* RAW DATA *
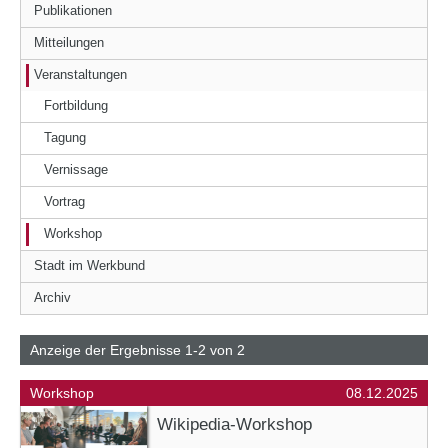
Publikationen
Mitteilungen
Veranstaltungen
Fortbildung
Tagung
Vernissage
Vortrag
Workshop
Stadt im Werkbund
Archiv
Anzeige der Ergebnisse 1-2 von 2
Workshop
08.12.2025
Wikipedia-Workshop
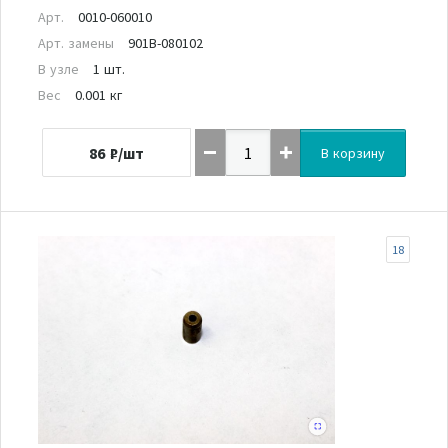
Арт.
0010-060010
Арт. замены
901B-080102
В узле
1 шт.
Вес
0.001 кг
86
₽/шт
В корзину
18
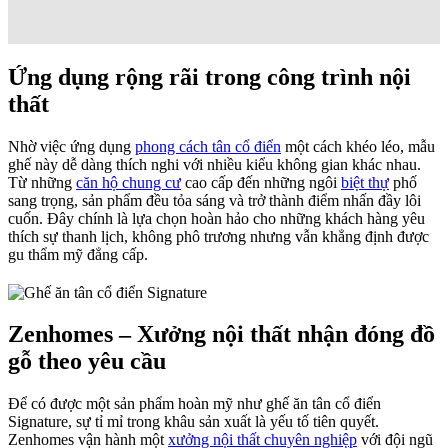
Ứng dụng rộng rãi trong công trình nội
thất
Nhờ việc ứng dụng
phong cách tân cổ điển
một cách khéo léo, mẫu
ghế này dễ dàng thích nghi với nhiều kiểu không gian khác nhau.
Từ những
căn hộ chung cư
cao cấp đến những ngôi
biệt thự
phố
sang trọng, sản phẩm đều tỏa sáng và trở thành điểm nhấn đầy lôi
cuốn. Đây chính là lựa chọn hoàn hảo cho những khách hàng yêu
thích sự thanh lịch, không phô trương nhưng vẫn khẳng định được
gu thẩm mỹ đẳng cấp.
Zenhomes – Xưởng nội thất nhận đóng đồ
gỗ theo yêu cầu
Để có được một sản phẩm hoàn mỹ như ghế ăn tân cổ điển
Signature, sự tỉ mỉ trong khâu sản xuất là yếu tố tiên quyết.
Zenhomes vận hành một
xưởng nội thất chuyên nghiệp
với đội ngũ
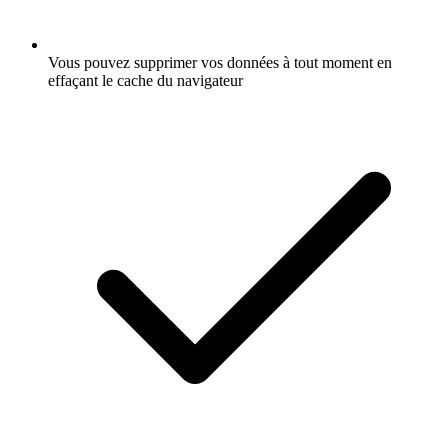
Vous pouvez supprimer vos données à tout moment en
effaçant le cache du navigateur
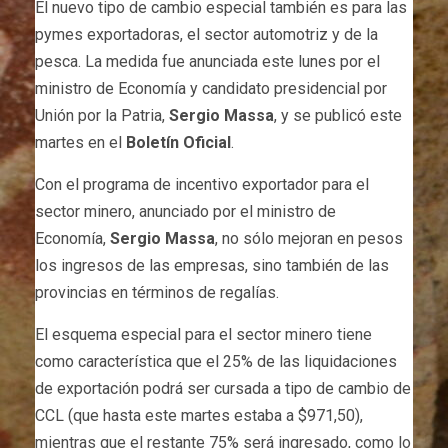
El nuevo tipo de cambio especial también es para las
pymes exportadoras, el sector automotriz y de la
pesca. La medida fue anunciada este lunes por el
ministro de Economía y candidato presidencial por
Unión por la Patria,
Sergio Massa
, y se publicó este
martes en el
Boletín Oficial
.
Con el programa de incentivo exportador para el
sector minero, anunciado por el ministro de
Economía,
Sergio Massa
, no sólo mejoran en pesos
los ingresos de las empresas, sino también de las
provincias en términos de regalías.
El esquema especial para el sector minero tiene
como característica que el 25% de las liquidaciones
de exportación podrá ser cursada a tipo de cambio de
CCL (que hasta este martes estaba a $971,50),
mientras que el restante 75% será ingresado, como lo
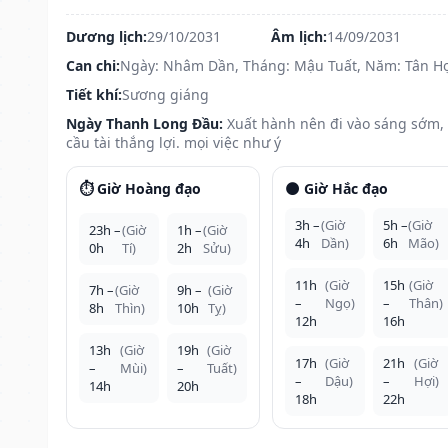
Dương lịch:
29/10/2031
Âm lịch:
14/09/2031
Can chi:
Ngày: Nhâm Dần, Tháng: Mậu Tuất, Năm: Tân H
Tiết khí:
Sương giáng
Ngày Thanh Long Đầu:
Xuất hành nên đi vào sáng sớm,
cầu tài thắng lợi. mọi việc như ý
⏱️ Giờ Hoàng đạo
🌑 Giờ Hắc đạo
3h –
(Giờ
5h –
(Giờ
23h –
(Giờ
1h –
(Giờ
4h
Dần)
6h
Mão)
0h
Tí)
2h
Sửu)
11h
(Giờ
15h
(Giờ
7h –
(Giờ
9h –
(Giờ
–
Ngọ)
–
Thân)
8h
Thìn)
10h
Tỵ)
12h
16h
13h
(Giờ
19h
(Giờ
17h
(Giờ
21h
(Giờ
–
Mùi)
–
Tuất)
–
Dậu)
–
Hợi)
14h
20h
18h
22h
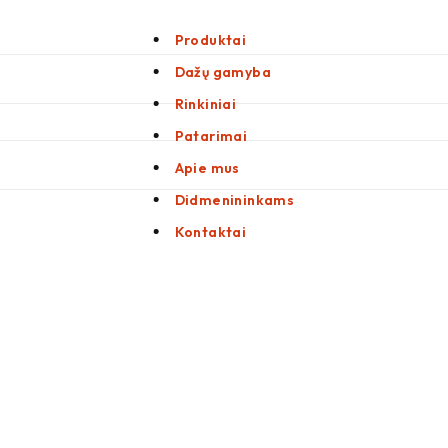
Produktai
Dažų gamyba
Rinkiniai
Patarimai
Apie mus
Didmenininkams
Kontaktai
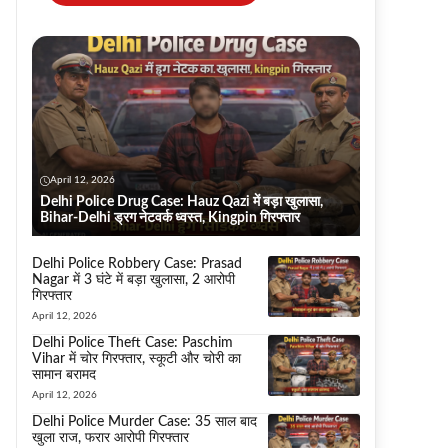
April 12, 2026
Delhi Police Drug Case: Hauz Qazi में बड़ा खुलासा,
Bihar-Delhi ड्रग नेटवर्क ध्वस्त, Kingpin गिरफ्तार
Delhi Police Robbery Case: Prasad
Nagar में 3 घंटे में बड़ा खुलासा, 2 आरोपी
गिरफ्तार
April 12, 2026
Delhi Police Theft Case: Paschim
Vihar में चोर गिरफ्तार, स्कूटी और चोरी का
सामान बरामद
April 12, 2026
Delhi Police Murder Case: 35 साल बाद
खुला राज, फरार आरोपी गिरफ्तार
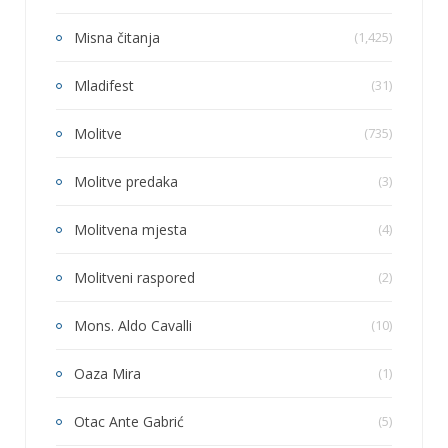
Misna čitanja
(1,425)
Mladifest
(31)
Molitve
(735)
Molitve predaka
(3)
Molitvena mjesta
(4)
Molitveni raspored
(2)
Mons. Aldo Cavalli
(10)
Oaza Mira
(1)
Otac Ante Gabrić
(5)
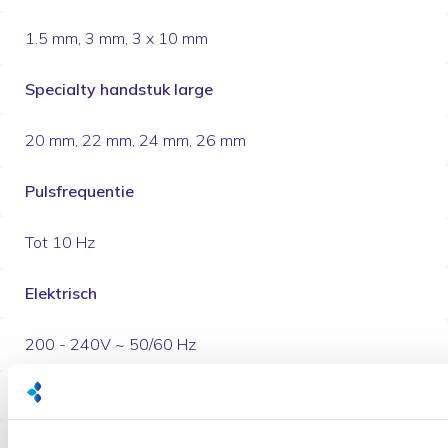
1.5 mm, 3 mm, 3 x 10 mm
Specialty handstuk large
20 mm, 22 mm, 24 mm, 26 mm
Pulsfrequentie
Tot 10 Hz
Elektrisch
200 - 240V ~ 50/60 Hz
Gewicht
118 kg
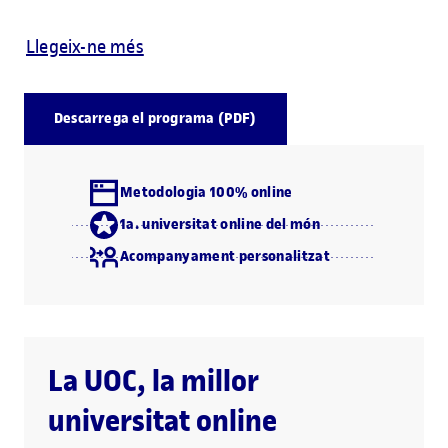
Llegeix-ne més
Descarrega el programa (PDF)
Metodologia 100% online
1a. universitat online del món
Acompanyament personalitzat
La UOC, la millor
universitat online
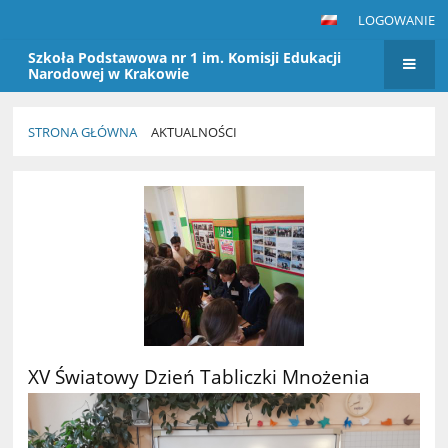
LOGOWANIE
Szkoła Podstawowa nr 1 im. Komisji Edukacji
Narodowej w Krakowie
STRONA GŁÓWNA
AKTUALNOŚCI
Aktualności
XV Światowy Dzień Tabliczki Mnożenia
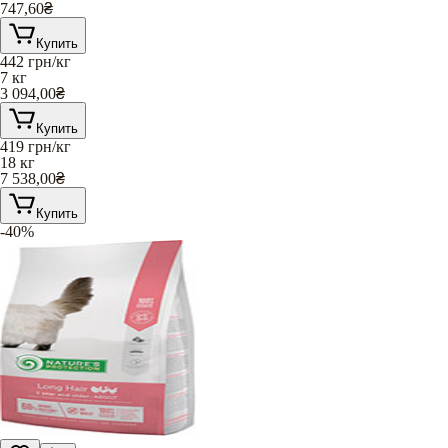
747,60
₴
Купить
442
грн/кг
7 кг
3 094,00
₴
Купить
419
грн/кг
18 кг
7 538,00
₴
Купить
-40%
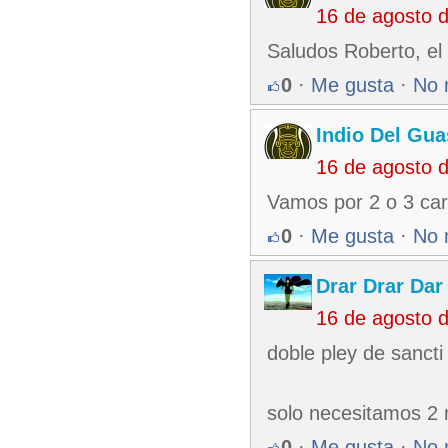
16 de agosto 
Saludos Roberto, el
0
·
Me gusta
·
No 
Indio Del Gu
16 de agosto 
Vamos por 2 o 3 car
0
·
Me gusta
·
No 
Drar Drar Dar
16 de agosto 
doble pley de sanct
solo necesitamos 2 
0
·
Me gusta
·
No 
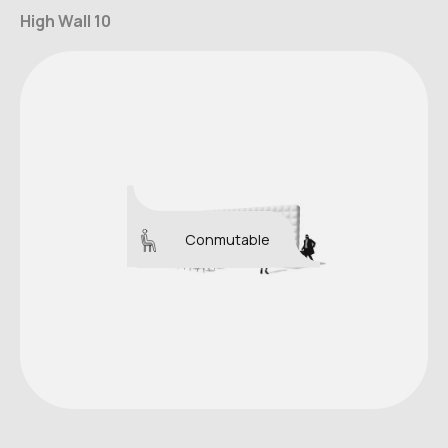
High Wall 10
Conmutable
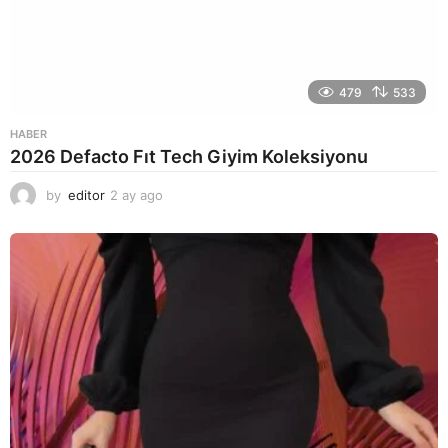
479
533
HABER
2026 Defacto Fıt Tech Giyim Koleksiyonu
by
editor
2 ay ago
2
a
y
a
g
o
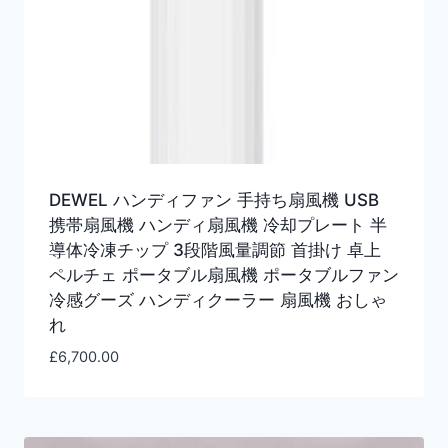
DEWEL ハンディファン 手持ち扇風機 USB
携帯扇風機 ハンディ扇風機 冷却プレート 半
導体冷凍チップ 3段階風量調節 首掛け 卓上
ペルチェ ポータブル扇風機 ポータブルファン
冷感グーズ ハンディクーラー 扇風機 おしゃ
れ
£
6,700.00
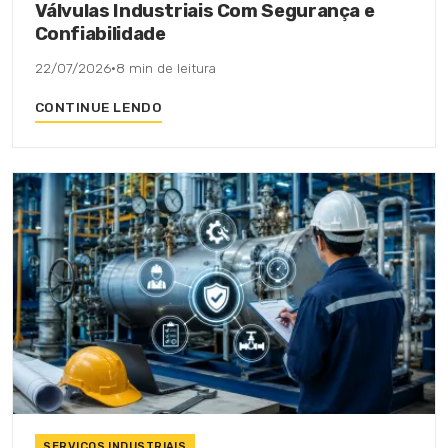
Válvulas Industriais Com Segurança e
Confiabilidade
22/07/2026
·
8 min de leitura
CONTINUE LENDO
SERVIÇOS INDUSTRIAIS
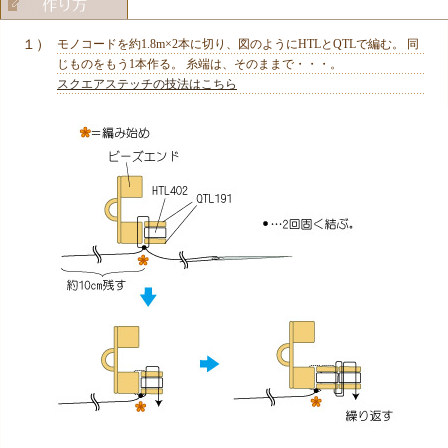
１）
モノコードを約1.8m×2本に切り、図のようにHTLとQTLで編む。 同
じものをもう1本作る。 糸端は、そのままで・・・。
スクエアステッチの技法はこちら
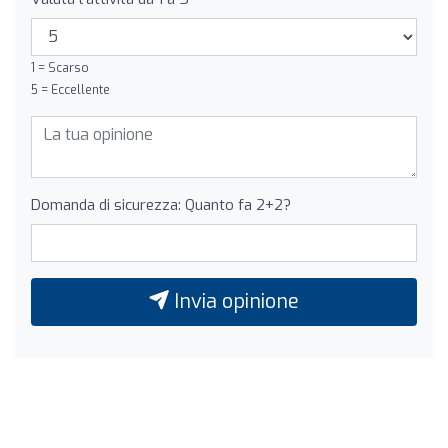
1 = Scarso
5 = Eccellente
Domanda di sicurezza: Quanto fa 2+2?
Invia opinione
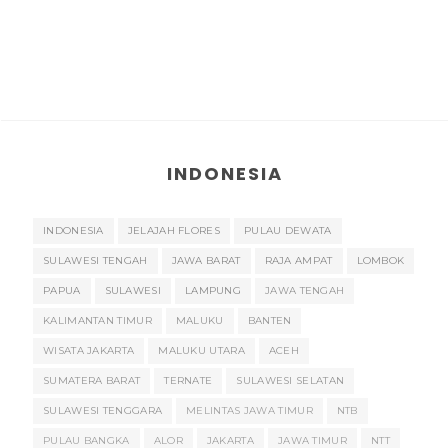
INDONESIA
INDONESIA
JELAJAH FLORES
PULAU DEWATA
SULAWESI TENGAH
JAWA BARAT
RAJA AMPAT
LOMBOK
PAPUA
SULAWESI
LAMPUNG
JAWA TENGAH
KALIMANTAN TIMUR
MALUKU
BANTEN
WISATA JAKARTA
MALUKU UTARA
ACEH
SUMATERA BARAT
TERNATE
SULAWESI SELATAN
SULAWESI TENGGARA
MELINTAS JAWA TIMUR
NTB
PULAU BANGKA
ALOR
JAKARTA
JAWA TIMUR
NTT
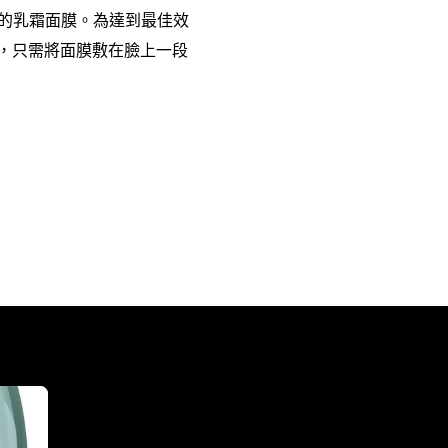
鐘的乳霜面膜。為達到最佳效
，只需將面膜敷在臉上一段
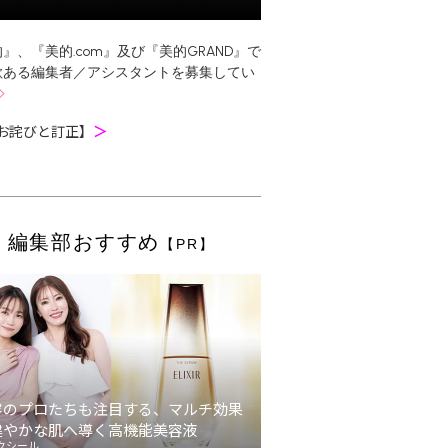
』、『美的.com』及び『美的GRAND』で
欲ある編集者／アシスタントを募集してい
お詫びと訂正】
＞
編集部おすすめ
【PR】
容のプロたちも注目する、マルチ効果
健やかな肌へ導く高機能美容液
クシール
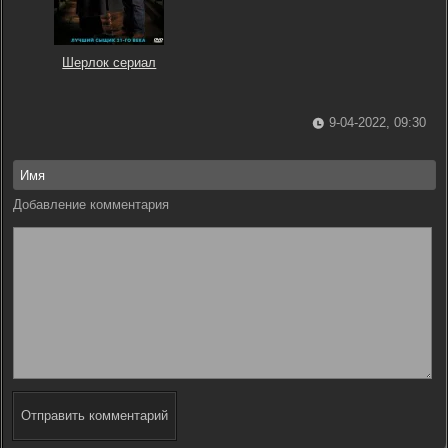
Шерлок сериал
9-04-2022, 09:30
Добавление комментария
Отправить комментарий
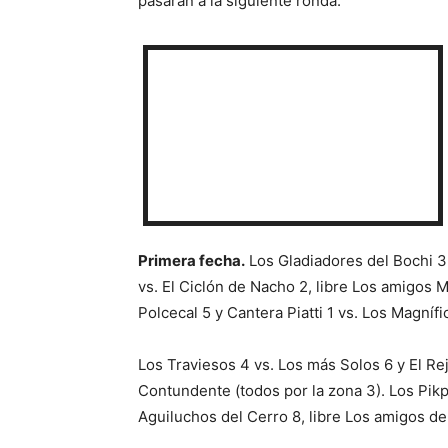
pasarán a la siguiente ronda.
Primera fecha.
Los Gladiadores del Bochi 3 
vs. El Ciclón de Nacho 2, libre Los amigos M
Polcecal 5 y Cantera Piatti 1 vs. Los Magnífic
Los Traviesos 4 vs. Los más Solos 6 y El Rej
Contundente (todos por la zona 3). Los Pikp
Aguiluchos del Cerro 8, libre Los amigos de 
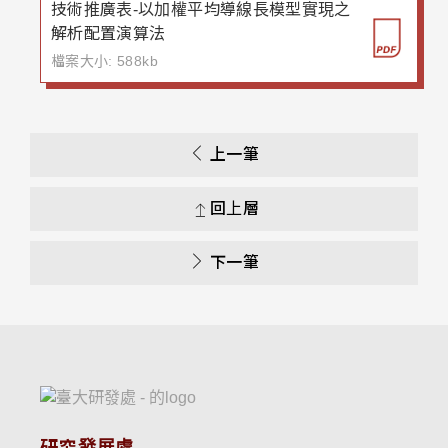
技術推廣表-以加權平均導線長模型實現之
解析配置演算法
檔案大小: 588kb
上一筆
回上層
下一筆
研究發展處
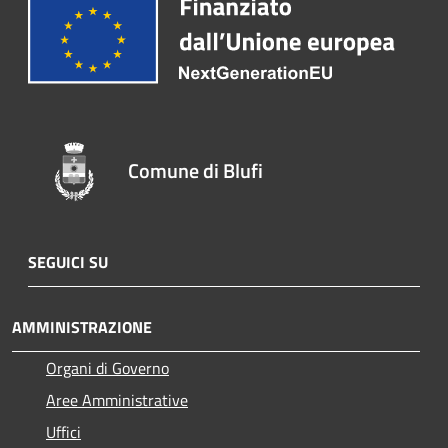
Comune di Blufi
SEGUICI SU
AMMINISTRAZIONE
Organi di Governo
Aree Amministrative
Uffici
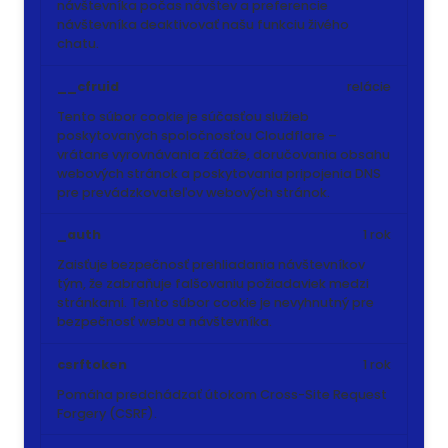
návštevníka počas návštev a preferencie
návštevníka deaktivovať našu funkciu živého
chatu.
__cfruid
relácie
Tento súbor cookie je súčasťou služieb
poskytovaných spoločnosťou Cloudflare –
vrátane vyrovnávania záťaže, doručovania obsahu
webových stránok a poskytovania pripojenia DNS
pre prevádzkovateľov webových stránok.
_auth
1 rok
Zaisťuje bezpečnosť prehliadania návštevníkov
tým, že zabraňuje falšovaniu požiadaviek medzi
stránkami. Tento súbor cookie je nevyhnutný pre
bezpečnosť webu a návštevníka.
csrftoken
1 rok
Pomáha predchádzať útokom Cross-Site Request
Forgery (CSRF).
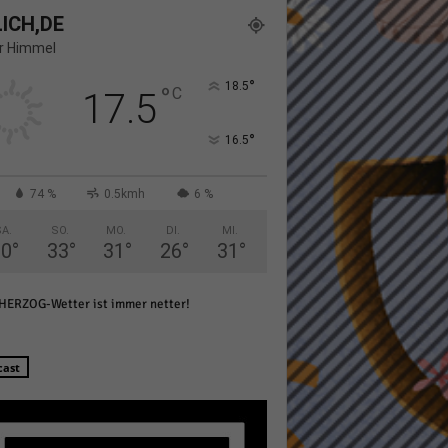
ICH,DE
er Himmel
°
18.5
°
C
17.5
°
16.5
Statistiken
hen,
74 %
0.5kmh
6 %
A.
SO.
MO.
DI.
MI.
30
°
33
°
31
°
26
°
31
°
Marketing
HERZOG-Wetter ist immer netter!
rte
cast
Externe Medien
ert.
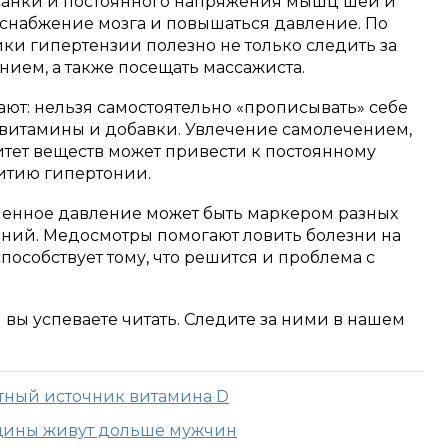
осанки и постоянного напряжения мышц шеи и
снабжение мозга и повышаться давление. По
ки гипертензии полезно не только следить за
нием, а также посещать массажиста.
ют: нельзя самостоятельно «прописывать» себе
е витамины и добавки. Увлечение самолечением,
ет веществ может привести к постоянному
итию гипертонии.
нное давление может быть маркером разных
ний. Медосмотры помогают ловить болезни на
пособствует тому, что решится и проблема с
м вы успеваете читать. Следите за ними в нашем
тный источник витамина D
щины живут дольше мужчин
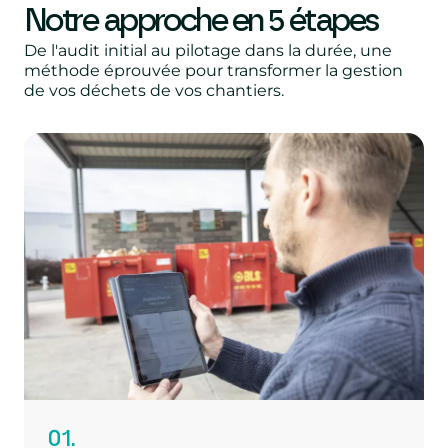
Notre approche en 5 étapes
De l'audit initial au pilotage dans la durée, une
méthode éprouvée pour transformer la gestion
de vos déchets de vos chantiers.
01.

* WORK REQUIRED *
Each line from the start of the entries through the line with "mejoran en pesos" is to be restated exactly, and the pictures are to be skipped.

* ANSWER SECTION *
Publikationen
Mitteilungen
Veranstaltungen
Fortbildung
Tagung
Vernissage
Vortrag
Workshop
Stadt im Werkbund
Archiv
Anzeige der Ergebnisse 1-2 von 2
Workshop
08.12.2025
Wikipedia-Workshop
Арт.
0010-060010
Арт. замены
901B-080102
В узле
1 шт.
Вес
0.001 кг
86
₽/шт
В корзину
18
Ứng dụng rộng rãi trong công trình nội
thất
Nhờ việc ứng dụng
phong cách tân cổ điển
một cách khéo léo, mẫu
ghế này dễ dàng thích nghi với nhiều kiểu không gian khác nhau.
Từ những
căn hộ chung cư
cao cấp đến những ngôi
biệt thự
phố
sang trọng, sản phẩm đều tỏa sáng và trở thành điểm nhấn đầy lôi
cuốn. Đây chính là lựa chọn hoàn hảo cho những khách hàng yêu
thích sự thanh lịch, không phô trương nhưng vẫn khẳng định được
gu thẩm mỹ đẳng cấp.
Zenhomes – Xưởng nội thất nhận đóng đồ
gỗ theo yêu cầu
Để có được một sản phẩm hoàn mỹ như ghế ăn tân cổ điển
Signature, sự tỉ mỉ trong khâu sản xuất là yếu tố tiên quyết.
Zenhomes vận hành một
xưởng nội thất chuyên nghiệp
với đội ngũ
Vous pouvez supprimer vos données à tout moment en
effaçant le cache du navigateur
El nuevo tipo de cambio especial también es para las
pymes exportadoras, el sector automotriz y de la
pesca. La medida fue anunciada este lunes por el
ministro de Economía y candidato presidencial por
Unión por la Patria,
Sergio Massa
, y se publicó este
martes en el
Boletín Oficial
.
Con el programa de incentivo exportador para el
sector minero, anunciado por el ministro de
Economía,
Sergio Massa
, no sólo mejoran en pesos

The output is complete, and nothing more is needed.